Exercise >>
Search term "Grundabgabenbescheide": copy each line of the records that contains it.

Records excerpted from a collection
================

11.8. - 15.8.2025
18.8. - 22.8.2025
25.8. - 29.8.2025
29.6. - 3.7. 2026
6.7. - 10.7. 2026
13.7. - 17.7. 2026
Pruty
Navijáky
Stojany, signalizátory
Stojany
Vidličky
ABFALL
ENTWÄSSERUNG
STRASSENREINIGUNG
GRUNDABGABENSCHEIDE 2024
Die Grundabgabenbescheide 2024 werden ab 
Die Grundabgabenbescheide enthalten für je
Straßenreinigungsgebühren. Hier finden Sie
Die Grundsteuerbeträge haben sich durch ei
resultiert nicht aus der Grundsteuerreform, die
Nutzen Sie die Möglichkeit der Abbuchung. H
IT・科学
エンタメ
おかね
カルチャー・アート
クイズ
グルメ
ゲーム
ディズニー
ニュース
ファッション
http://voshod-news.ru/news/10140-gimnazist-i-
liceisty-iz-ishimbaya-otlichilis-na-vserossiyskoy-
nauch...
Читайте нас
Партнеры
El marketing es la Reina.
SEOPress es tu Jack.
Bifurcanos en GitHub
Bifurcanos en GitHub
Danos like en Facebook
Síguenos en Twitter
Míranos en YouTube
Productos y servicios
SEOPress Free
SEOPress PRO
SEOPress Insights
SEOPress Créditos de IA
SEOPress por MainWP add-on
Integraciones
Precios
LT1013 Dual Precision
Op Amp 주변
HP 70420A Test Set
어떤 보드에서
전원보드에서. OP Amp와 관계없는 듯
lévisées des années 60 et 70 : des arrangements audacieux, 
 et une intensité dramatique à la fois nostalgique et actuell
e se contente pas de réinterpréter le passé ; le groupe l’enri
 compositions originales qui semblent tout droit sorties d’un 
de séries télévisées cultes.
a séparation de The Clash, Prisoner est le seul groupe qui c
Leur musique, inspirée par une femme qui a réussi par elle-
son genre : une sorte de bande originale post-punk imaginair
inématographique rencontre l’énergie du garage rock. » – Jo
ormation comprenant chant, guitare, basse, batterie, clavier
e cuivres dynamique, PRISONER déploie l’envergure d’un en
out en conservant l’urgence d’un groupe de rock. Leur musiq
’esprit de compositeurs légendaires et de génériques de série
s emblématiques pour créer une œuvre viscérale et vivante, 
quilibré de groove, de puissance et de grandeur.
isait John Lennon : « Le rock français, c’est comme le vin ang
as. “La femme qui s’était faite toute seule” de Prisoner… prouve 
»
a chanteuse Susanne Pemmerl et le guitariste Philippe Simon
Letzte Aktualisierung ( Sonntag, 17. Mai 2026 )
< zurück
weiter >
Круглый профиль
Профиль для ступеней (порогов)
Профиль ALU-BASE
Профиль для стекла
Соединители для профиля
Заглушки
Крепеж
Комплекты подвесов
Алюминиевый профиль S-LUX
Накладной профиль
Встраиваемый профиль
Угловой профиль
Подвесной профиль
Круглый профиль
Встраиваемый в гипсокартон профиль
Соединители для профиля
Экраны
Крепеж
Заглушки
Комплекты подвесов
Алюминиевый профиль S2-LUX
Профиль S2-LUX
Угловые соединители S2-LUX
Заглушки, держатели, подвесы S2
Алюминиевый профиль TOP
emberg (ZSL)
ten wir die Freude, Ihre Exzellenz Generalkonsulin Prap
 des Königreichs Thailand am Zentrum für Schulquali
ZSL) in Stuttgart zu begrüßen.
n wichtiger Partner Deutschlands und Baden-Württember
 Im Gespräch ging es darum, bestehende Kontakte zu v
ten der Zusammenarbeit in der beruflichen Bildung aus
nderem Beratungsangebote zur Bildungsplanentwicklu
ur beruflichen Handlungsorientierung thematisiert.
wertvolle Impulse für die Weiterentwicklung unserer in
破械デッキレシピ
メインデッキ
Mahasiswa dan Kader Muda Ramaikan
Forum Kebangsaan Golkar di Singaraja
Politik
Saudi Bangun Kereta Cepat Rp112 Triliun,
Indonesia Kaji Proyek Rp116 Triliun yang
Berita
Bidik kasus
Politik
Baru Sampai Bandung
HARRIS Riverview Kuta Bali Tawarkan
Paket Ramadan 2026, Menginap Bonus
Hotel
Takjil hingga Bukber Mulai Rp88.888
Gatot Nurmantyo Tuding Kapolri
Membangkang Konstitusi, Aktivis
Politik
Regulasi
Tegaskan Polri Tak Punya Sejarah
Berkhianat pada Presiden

================

Output for this task >>
Die Grundabgabenbescheide 2024 werden ab 
Die Grundabgabenbescheide enthalten für je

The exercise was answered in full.